*Problem to solve:*
Every record that follows should be copied exactly. No picture belongs in the copy.

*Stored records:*
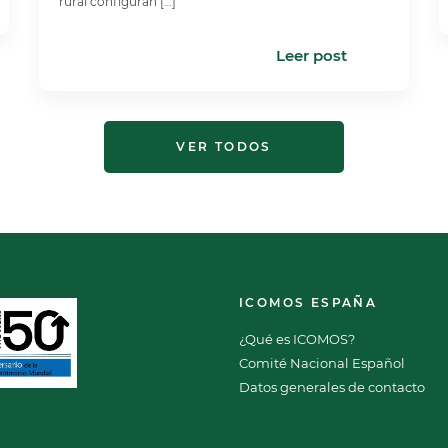
rural configuran […]
Leer post
VER TODOS
ICOMOS ESPAÑA
¿Qué es ICOMOS?
Comité Nacional Español
Datos generales de contacto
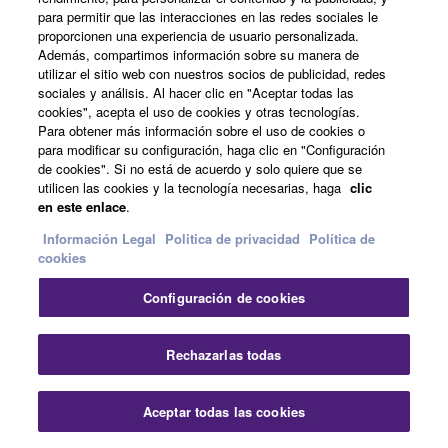
técnicos de SWR2310)
para permitir que las interacciones en las redes sociales le
proporcionen una experiencia de usuario personalizada.
Además, compartimos información sobre su manera de
utilizar el sitio web con nuestros socios de publicidad, redes
sociales y análisis. Al hacer clic en "Aceptar todas las
cookies", acepta el uso de cookies y otras tecnologías.
Para obtener más información sobre el uso de cookies o
para modificar su configuración, haga clic en "Configuración
de cookies". Si no está de acuerdo y solo quiere que se
utilicen las cookies y la tecnología necesarias, haga
clic
en este enlace
.
Información Legal
Politica de privacidad
Política de
cookies
Configuración de cookies
Cer
Rechazarlas todas
Gestión de seguridad inteligente
Aceptar todas las cookies
Contacte con nosotros
Descargas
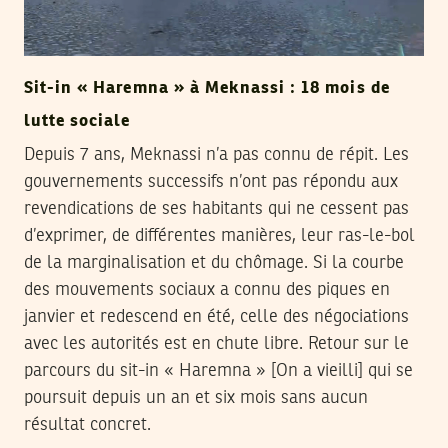
Sit-in « Haremna » à Meknassi : 18 mois de
lutte sociale
Depuis 7 ans, Meknassi n’a pas connu de répit. Les
gouvernements successifs n’ont pas répondu aux
revendications de ses habitants qui ne cessent pas
d’exprimer, de différentes manières, leur ras-le-bol
de la marginalisation et du chômage. Si la courbe
des mouvements sociaux a connu des piques en
janvier et redescend en été, celle des négociations
avec les autorités est en chute libre. Retour sur le
parcours du sit-in « Haremna » [On a vieilli] qui se
poursuit depuis un an et six mois sans aucun
résultat concret.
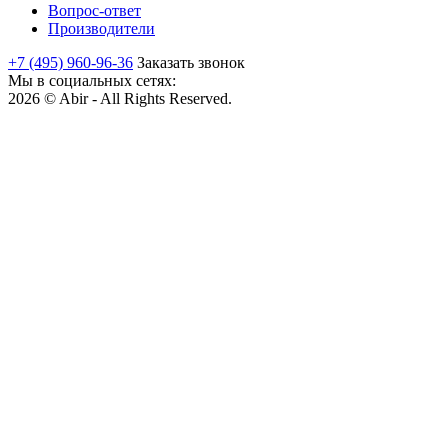
Вопрос-ответ
Производители
+7 (495) 960-96-36
Заказать звонок
Мы в социальных сетях:
2026 © Abir - All Rights Reserved.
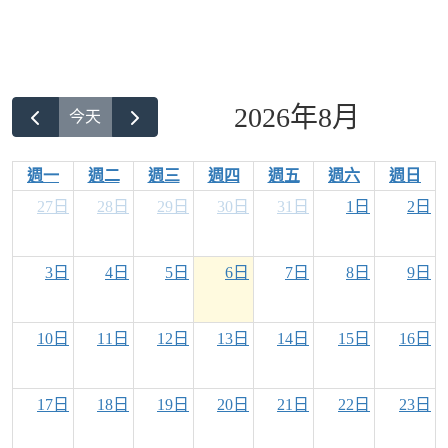
2026年8月
今天
週一
週二
週三
週四
週五
週六
週日
27日
28日
29日
30日
31日
1日
2日
3日
4日
5日
6日
7日
8日
9日
10日
11日
12日
13日
14日
15日
16日
17日
18日
19日
20日
21日
22日
23日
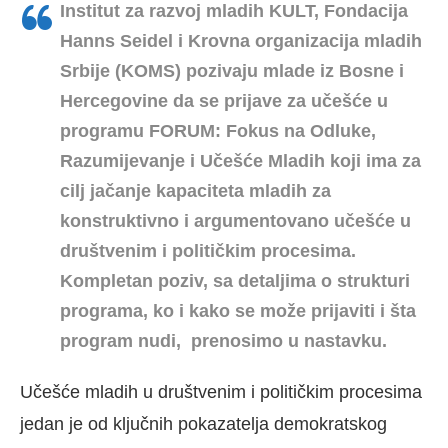
Institut za razvoj mladih KULT, Fondacija
Hanns Seidel i Krovna organizacija mladih
Srbije (KOMS) pozivaju mlade iz Bosne i
Hercegovine da se prijave za učešće u
programu FORUM: Fokus na Odluke,
Razumijevanje i Učešće Mladih koji ima za
cilj jačanje kapaciteta mladih za
konstruktivno i argumentovano učešće u
društvenim i političkim procesima.
Kompletan poziv, sa detaljima o strukturi
programa, ko i kako se može prijaviti i šta
program nudi, prenosimo u nastavku.
Učešće mladih u društvenim i političkim procesima
jedan je od ključnih pokazatelja demokratskog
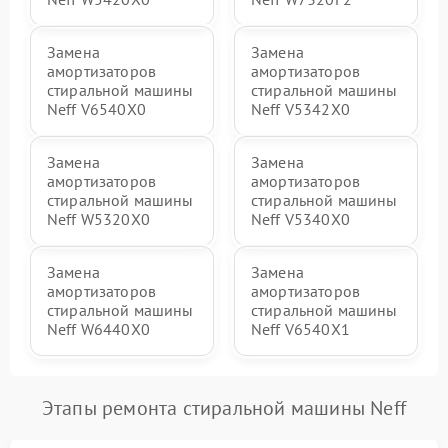
Замена
Замена
амортизаторов
амортизаторов
стиральной машины
стиральной машины
Neff V6540X0
Neff V5342X0
Замена
Замена
амортизаторов
амортизаторов
стиральной машины
стиральной машины
Neff W5320X0
Neff V5340X0
Замена
Замена
амортизаторов
амортизаторов
стиральной машины
стиральной машины
Neff W6440X0
Neff V6540X1
Этапы ремонта стиральной машины Neff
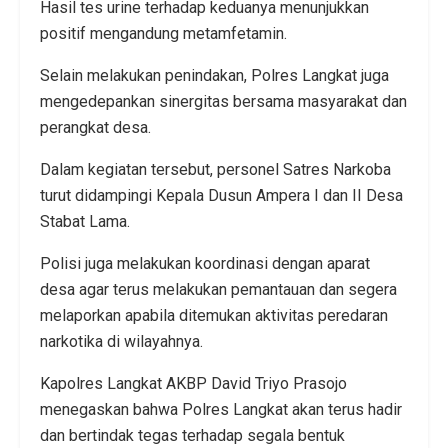
Hasil tes urine terhadap keduanya menunjukkan
positif mengandung metamfetamin.
Selain melakukan penindakan, Polres Langkat juga
mengedepankan sinergitas bersama masyarakat dan
perangkat desa.
Dalam kegiatan tersebut, personel Satres Narkoba
turut didampingi Kepala Dusun Ampera I dan II Desa
Stabat Lama.
Polisi juga melakukan koordinasi dengan aparat
desa agar terus melakukan pemantauan dan segera
melaporkan apabila ditemukan aktivitas peredaran
narkotika di wilayahnya.
Kapolres Langkat AKBP David Triyo Prasojo
menegaskan bahwa Polres Langkat akan terus hadir
dan bertindak tegas terhadap segala bentuk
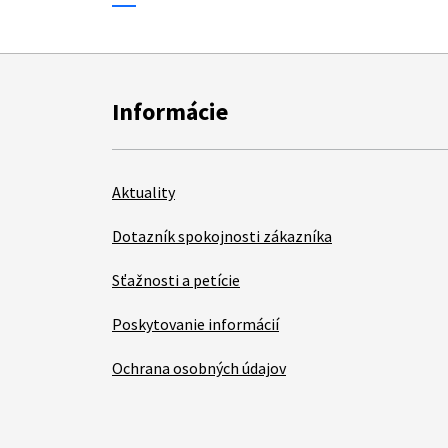
Informácie
Aktuality
Dotazník spokojnosti zákazníka
Sťažnosti a petície
Poskytovanie informácií
Ochrana osobných údajov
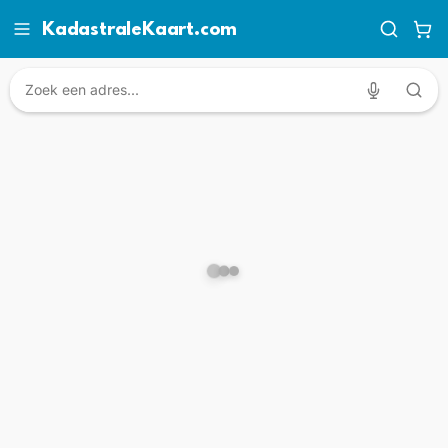
KadastraleKaart.com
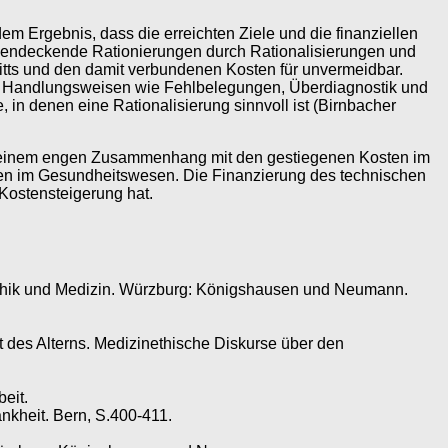
 Ergebnis, dass die erreichten Ziele und die finanziellen
hendeckende Rationierungen durch Rationalisierungen und
itts und den damit verbundenen Kosten für unvermeidbar.
nte Handlungsweisen wie Fehlbelegungen, Überdiagnostik und
 in denen eine Rationalisierung sinnvoll ist (Birnbacher
 in einem engen Zusammenhang mit den gestiegenen Kosten im
osten im Gesundheitswesen. Die Finanzierung des technischen
r Kostensteigerung hat.
 Ethik und Medizin. Würzburg: Königshausen und Neumann.
st des Alterns. Medizinethische Diskurse über den
eit.
ankheit. Bern, S.400-411.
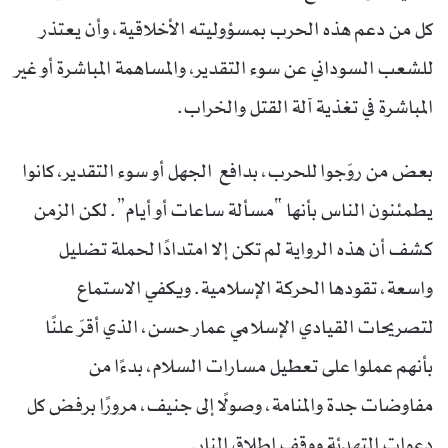
كل من دعم هذه الحرب بمسؤوليته الأخلاقية، وأن يعتذر
للشعب السوداني عن سوء التقدير، والمساهمة المباشرة أو غير
المباشرة في تغذية آلة القتل والخراب.
بعض من روّجوا للحرب، بدافع الجهل أو سوء التقدير، كانوا
يطمئنون الناس بأنها “مسألة ساعات أو أيام”. لكن الزمن
كشف أن هذه الرواية لم تكن إلا امتدادًا لحملة تضليل
واسعة، تقودها الحركة الإسلامية. ويكفي الاستماع
لتصريحات القيادي الإسلامي عمار حسن، الذي أقرّ علنًا
بأنهم عملوا على تعطيل مسارات السلام، بدءًا من
مفاوضات جدة والمنامة، وصولًا إلى جنيف، مرورًا برفض كل
دعوات التهدئة ووقف إطلاق النار.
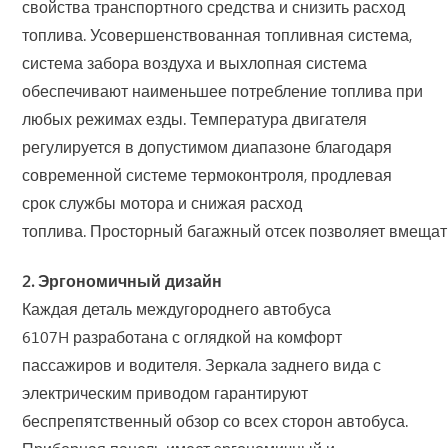
свойства транспортного средства и снизить расход
топлива. Усовершенствованная топливная система,
система забора воздуха и выхлопная система
обеспечивают наименьшее потребление топлива при
любых режимах езды. Температура двигателя
регулируется в допустимом диапазоне благодаря
современной системе термоконтроля, продлевая
срок службы мотора и снижая расход
топлива. Просторный багажный отсек позволяет вмещат
2. Эргономичный дизайн
Каждая деталь междугороднего автобуса
6107H разработана с оглядкой на комфорт
пассажиров и водителя. Зеркала заднего вида с
электрическим приводом гарантируют
беспрепятственный обзор со всех сторон автобуса.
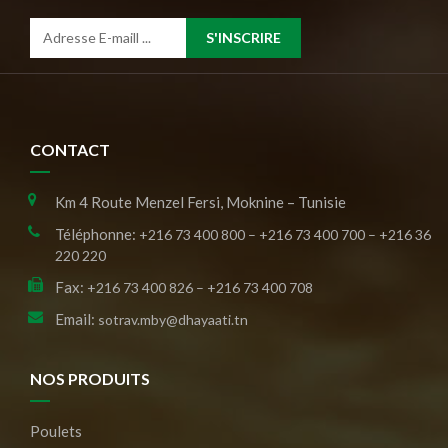
S'INSCRIRE
CONTACT
Km 4 Route Menzel Fersi, Moknine – Tunisie
Téléphonne:
+216 73 400 800 – +216 73 400 700 – +216 36
220 220
Fax:
+216 73 400 826 – +216 73 400 708
Email:
sotrav.mby@dhayaati.tn
NOS PRODUITS
Poulets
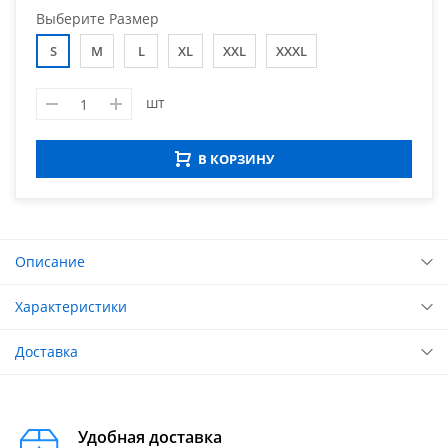
Выберите Размер
S
M
L
XL
XXL
XXXL
шт
В КОРЗИНУ
Описание
Характеристики
Доставка
Удобная доставка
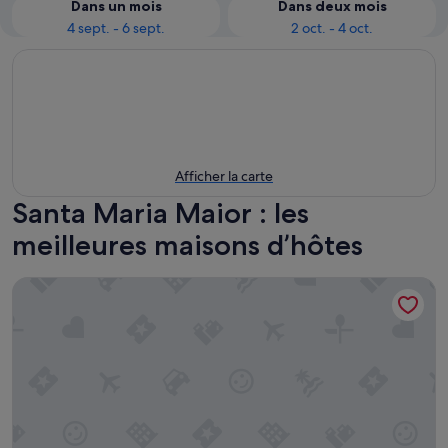
Dans un mois
Dans deux mois
4 sept. - 6 sept.
2 oct. - 4 oct.
Afficher la carte
Santa Maria Maior : les
meilleures maisons d’hôtes
Esqina Urban Lodge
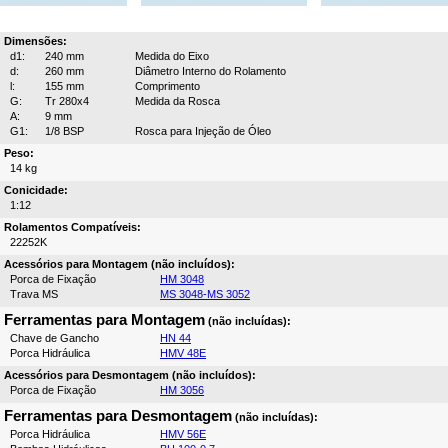
Dimensões:
d1:
240 mm
Medida do Eixo
d:
260 mm
Diâmetro Interno do Rolamento
l:
155 mm
Comprimento
G:
Tr 280x4
Medida da Rosca
A:
9 mm
G1:
1/8 BSP
Rosca para Injeção de Óleo
Peso:
14 kg
Conicidade:
1:12
Rolamentos Compatíveis:
22252K
Acessórios para Montagem (não incluídos):
Porca de Fixação
HM 3048
Trava MS
MS 3048-MS 3052
Ferramentas para Montagem
(não incluídas):
Chave de Gancho
HN 44
Porca Hidráulica
HMV 48E
Acessórios para Desmontagem (não incluídos):
Porca de Fixação
HM 3056
Ferramentas para Desmontagem
(não incluídas):
Porca Hidráulica
HMV 56E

*Response to the exercise:*
rural configuran […]
Leer post
VER TODOS
ICOMOS ESPAÑA
¿Qué es ICOMOS?
Comité Nacional Español
Datos generales de contacto
técnicos de SWR2310)
para permitir que las interacciones en las redes sociales le
proporcionen una experiencia de usuario personalizada.
Además, compartimos información sobre su manera de
utilizar el sitio web con nuestros socios de publicidad, redes
sociales y análisis. Al hacer clic en "Aceptar todas las
cookies", acepta el uso de cookies y otras tecnologías.
Para obtener más información sobre el uso de cookies o
para modificar su configuración, haga clic en "Configuración
de cookies". Si no está de acuerdo y solo quiere que se
utilicen las cookies y la tecnología necesarias, haga
clic
en este enlace
.
Información Legal
Politica de privacidad
Política de
cookies
Configuración de cookies
Cer
Rechazarlas todas
Gestión de seguridad inteligente
Aceptar todas las cookies
Contacte con nosotros
Descargas
Sit-in « Haremna » à Meknassi : 18 mois de
lutte sociale
Depuis 7 ans, Meknassi n’a pas connu de répit. Les
gouvernements successifs n’ont pas répondu aux
revendications de ses habitants qui ne cessent pas
d’exprimer, de différentes manières, leur ras-le-bol
de la marginalisation et du chômage. Si la courbe
des mouvements sociaux a connu des piques en
janvier et redescend en été, celle des négociations
avec les autorités est en chute libre. Retour sur le
parcours du sit-in « Haremna » [On a vieilli] qui se
poursuit depuis un an et six mois sans aucun
résultat concret.
Вопрос-ответ
Производители
+7 (495) 960-96-36
Заказать звонок
Мы в социальных сетях:
2026 © Abir - All Rights Reserved.
2026年8月
今天
週一
週二
週三
週四
週五
週六
週日
27日
28日
29日
30日
31日
1日
2日
3日
4日
5日
6日
7日
8日
9日
10日
11日
12日
13日
14日
15日
16日
17日
18日
19日
20日
21日
22日
23日
Institut za razvoj mladih KULT, Fondacija
Hanns Seidel i Krovna organizacija mladih
Srbije (KOMS) pozivaju mlade iz Bosne i
Hercegovine da se prijave za učešće u
programu FORUM: Fokus na Odluke,
Razumijevanje i Učešće Mladih koji ima za
cilj jačanje kapaciteta mladih za
konstruktivno i argumentovano učešće u
društvenim i političkim procesima.
Kompletan poziv, sa detaljima o strukturi
programa, ko i kako se može prijaviti i šta
program nudi, prenosimo u nastavku.
Učešće mladih u društvenim i političkim procesima
jedan je od ključnih pokazatelja demokratskog
Замена
Замена
амортизаторов
амортизаторов
стиральной машины
стиральной машины
Neff V6540X0
Neff V5342X0
Замена
Замена
амортизаторов
амортизаторов
стиральной машины
стиральной машины
Neff W5320X0
Neff V5340X0
Замена
Замена
амортизаторов
амортизаторов
стиральной машины
стиральной машины
Neff W6440X0
Neff V6540X1
Этапы ремонта стиральной машины Neff
Hasil tes urine terhadap keduanya menunjukkan
positif mengandung metamfetamin.
Selain melakukan penindakan, Polres Langkat juga
mengedepankan sinergitas bersama masyarakat dan
perangkat desa.
Dalam kegiatan tersebut, personel Satres Narkoba
turut didampingi Kepala Dusun Ampera I dan II Desa
Stabat Lama.
Polisi juga melakukan koordinasi dengan aparat
desa agar terus melakukan pemantauan dan segera
melaporkan apabila ditemukan aktivitas peredaran
narkotika di wilayahnya.
Kapolres Langkat AKBP David Triyo Prasojo
menegaskan bahwa Polres Langkat akan terus hadir
dan bertindak tegas terhadap segala bentuk
Informácie
Aktuality
Dotazník spokojnosti zákazníka
Sťažnosti a petície
Poskytovanie informácií
Ochrana osobných údajov
KadastraleKaart.com
 Ergebnis, dass die erreichten Ziele und die finanziellen
hendeckende Rationierungen durch Rationalisierungen und
itts und den damit verbundenen Kosten für unvermeidbar.
nte Handlungsweisen wie Fehlbelegungen, Überdiagnostik und
 in denen eine Rationalisierung sinnvoll ist (Birnbacher
 in einem engen Zusammenhang mit den gestiegenen Kosten im
osten im Gesundheitswesen. Die Finanzierung des technischen
r Kostensteigerung hat.
 Ethik und Medizin. Würzburg: Königshausen und Neumann.
st des Alterns. Medizinethische Diskurse über den
eit.
ankheit. Bern, S.400-411.
كل من دعم هذه الحرب بمسؤوليته الأخلاقية، وأن يعتذر
للشعب السوداني عن سوء التقدير، والمساهمة المباشرة أو غير
المباشرة في تغذية آلة القتل والخراب.
بعض من روّجوا للحرب، بدافع الجهل أو سوء التقدير، كانوا
يطمئنون الناس بأنها “مسألة ساعات أو أيام”. لكن الزمن
كشف أن هذه الرواية لم تكن إلا امتدادًا لحملة تضليل
واسعة، تقودها الحركة الإسلامية. ويكفي الاستماع
لتصريحات القيادي الإسلامي عمار حسن، الذي أقرّ علنًا
بأنهم عملوا على تعطيل مسارات السلام، بدءًا من
مفاوضات جدة والمنامة، وصولًا إلى جنيف، مرورًا برفض كل
دعوات التهدئة ووقف إطلاق النار.
свойства транспортного средства и снизить расход
топлива. Усовершенствованная топливная система,
система забора воздуха и выхлопная система
обеспечивают наименьшее потребление топлива при
любых режимах езды. Температура двигателя
регулируется в допустимом диапазоне благодаря
современной системе термоконтроля, продлевая
срок службы мотора и снижая расход
топлива. Просторный багажный отсек позволяет вмещат
2. Эргономичный дизайн
Каждая деталь междугороднего автобуса
6107H разработана с оглядкой на комфорт
пассажиров и водителя. Зеркала заднего вида с
электрическим приводом гарантируют
беспрепятственный обзор со всех сторон автобуса.
S'INSCRIRE
CONTACT
Km 4 Route Menzel Fersi, Moknine – Tunisie
Téléphonne:
+216 73 400 800 – +216 73 400 700 – +216 36
220 220
Fax:
+216 73 400 826 – +216 73 400 708
Email:
sotrav.mby@dhayaati.tn
NOS PRODUITS
Poulets
Выберите Размер
S
M
L
XL
XXL
XXXL
шт
В КОРЗИНУ
Описание
Характеристики
Доставка
Удобная доставка
Dans un mois
Dans deux mois
4 sept. - 6 sept.
2 oct. - 4 oct.
Afficher la carte
Santa Maria Maior : les
meilleures maisons d’hôtes
Esqina Urban Lodge
Dimensões:
d1:
240 mm
Medida do Eixo
d:
260 mm
Diâmetro Interno do Rolamento
l:
155 mm
Comprimento
G:
Tr 280x4
Medida da Rosca
A:
9 mm
G1:
1/8 BSP
Rosca para Injeção de Óleo
Peso:
14 kg
Conicidade:
1:12
Rolamentos Compatíveis:
22252K
Acessórios para Montagem (não incluídos):
Porca de Fixação
HM 3048
Trava MS
MS 3048-MS 3052
Ferramentas para Montagem
(não incluídas):
Chave de Gancho
HN 44
Porca Hidráulica
HMV 48E
Acessórios para Desmontagem (não incluídos):
Porca de Fixação
HM 3056
Ferramentas para Desmontagem
(não incluídas):
Porca Hidráulica
HMV 56E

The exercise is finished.